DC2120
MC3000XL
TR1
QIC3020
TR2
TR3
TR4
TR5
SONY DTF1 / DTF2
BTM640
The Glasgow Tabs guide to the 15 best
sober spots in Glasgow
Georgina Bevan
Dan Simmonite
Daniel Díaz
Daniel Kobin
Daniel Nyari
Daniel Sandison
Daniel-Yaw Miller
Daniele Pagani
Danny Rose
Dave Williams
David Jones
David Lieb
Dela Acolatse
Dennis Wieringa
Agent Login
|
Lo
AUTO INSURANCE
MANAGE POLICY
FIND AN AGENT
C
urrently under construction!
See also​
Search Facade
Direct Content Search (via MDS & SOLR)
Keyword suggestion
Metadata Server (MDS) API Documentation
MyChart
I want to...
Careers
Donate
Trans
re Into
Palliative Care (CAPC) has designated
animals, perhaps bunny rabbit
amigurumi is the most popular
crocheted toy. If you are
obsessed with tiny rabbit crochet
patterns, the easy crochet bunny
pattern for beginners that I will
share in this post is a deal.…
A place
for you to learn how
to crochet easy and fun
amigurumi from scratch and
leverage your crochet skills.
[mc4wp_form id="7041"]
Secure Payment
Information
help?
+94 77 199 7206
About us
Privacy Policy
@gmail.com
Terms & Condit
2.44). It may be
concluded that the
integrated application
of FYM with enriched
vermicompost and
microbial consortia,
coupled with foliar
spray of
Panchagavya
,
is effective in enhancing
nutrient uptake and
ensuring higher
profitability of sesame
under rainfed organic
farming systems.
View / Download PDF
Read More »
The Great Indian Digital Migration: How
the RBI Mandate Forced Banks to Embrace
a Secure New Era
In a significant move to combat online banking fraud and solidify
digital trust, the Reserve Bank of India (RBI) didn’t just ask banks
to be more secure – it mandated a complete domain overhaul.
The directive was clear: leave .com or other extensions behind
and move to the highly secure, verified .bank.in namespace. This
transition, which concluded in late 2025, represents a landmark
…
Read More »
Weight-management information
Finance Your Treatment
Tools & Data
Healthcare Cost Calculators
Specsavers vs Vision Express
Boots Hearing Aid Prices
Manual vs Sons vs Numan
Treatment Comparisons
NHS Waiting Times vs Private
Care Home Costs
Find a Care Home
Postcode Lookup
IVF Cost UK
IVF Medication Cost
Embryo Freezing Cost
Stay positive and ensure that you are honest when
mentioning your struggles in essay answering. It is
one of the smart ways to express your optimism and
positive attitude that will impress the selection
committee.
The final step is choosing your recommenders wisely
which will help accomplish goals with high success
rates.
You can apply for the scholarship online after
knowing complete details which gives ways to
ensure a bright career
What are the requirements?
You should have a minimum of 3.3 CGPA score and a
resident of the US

□ □ □ □

**REQUIREMENT**
Search the records above for "under". Copy each line where it is found.

**EXERCISE RESPONSE**
urrently under construction!
under rainfed organic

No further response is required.